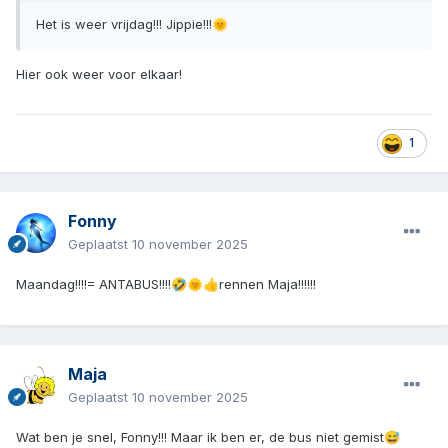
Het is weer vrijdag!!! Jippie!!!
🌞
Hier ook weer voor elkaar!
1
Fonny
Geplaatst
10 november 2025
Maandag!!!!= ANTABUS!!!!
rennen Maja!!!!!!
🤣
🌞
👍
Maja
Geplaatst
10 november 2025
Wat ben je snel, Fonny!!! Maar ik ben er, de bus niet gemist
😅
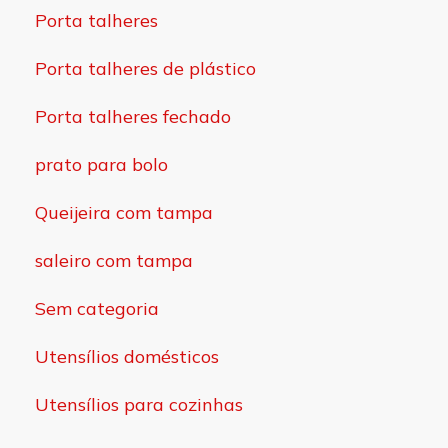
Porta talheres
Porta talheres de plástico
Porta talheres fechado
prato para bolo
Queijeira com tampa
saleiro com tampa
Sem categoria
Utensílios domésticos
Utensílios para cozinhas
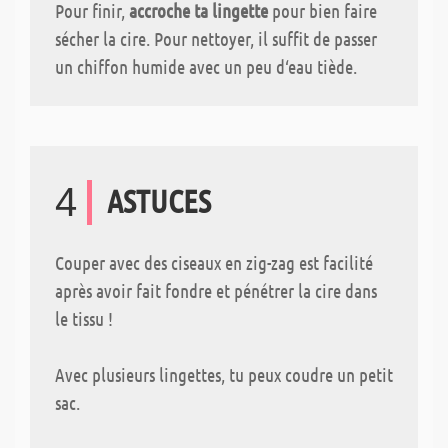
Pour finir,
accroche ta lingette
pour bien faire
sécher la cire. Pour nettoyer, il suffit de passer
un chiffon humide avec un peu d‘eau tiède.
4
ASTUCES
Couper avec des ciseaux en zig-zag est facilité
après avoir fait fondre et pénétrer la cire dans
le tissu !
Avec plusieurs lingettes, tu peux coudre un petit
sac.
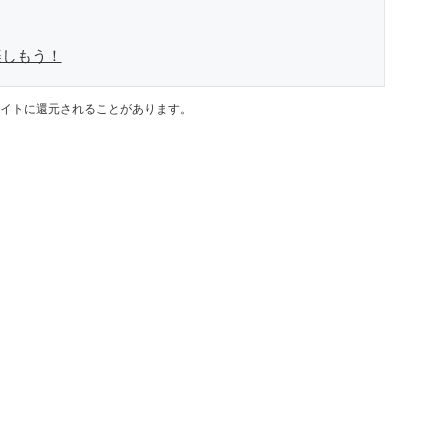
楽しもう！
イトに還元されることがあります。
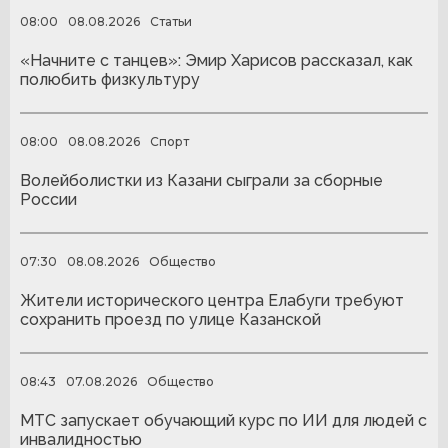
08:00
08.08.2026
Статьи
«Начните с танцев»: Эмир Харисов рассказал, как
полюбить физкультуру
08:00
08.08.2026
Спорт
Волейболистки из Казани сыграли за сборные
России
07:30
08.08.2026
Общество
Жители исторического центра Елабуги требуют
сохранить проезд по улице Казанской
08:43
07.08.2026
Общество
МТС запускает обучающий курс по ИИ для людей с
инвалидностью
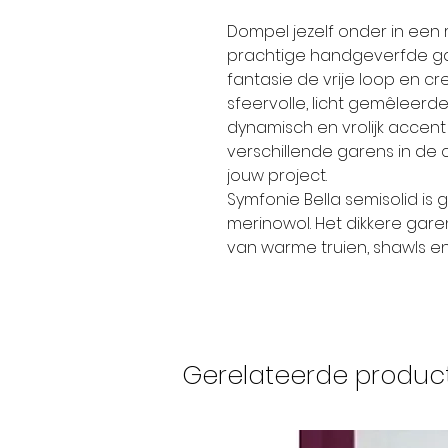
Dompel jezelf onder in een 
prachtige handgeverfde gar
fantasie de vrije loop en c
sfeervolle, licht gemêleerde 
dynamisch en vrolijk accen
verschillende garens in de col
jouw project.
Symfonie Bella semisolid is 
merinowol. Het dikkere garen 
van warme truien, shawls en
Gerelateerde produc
* * *
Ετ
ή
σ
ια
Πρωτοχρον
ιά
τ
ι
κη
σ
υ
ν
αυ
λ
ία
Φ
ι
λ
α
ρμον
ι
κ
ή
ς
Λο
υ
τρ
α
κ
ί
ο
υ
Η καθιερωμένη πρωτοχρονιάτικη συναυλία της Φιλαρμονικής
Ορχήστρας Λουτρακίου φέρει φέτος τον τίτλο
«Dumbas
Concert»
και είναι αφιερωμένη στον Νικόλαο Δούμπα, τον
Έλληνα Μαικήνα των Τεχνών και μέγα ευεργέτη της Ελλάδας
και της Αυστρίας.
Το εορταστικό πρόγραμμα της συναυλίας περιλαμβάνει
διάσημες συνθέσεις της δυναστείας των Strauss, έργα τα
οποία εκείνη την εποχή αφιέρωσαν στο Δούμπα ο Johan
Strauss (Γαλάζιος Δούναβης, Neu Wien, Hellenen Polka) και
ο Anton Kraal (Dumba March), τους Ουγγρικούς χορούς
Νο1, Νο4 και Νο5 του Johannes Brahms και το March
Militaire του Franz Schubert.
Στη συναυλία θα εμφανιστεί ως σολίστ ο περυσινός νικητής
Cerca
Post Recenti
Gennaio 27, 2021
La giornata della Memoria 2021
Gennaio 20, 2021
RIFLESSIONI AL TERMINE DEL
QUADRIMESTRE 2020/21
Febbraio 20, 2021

(What you should do)
Because only one stretch of the records is wanted, please output the lines from the one holding "Het is weer vrijdag!!! Jippie!!!" through the one holding "Gerelateerde produc" exactly, both included, and leave every picture out.

(Exercise solution)
Het is weer vrijdag!!! Jippie!!!
🌞
Hier ook weer voor elkaar!
1
Fonny
Geplaatst
10 november 2025
Maandag!!!!= ANTABUS!!!!
rennen Maja!!!!!!
🤣
🌞
👍
Maja
Geplaatst
10 november 2025
Wat ben je snel, Fonny!!! Maar ik ben er, de bus niet gemist
😅
Porta talheres
Porta talheres de plástico
Porta talheres fechado
prato para bolo
Queijeira com tampa
saleiro com tampa
Sem categoria
Utensílios domésticos
Utensílios para cozinhas
Pour finir,
accroche ta lingette
pour bien faire
sécher la cire. Pour nettoyer, il suffit de passer
un chiffon humide avec un peu d‘eau tiède.
4
ASTUCES
Couper avec des ciseaux en zig-zag est facilité
après avoir fait fondre et pénétrer la cire dans
le tissu !
Avec plusieurs lingettes, tu peux coudre un petit
sac.
楽しもう！
イトに還元されることがあります。
08:00
08.08.2026
Статьи
«Начните с танцев»: Эмир Харисов рассказал, как
полюбить физкультуру
08:00
08.08.2026
Спорт
Волейболистки из Казани сыграли за сборные
России
07:30
08.08.2026
Общество
Жители исторического центра Елабуги требуют
сохранить проезд по улице Казанской
08:43
07.08.2026
Общество
МТС запускает обучающий курс по ИИ для людей с
инвалидностью
Dompel jezelf onder in een 
prachtige handgeverfde gar
fantasie de vrije loop en c
sfeervolle, licht gemêleerde 
dynamisch en vrolijk accen
verschillende garens in de col
jouw project.
Symfonie Bella semisolid is 
merinowol. Het dikkere garen 
van warme truien, shawls en
Gerelateerde produc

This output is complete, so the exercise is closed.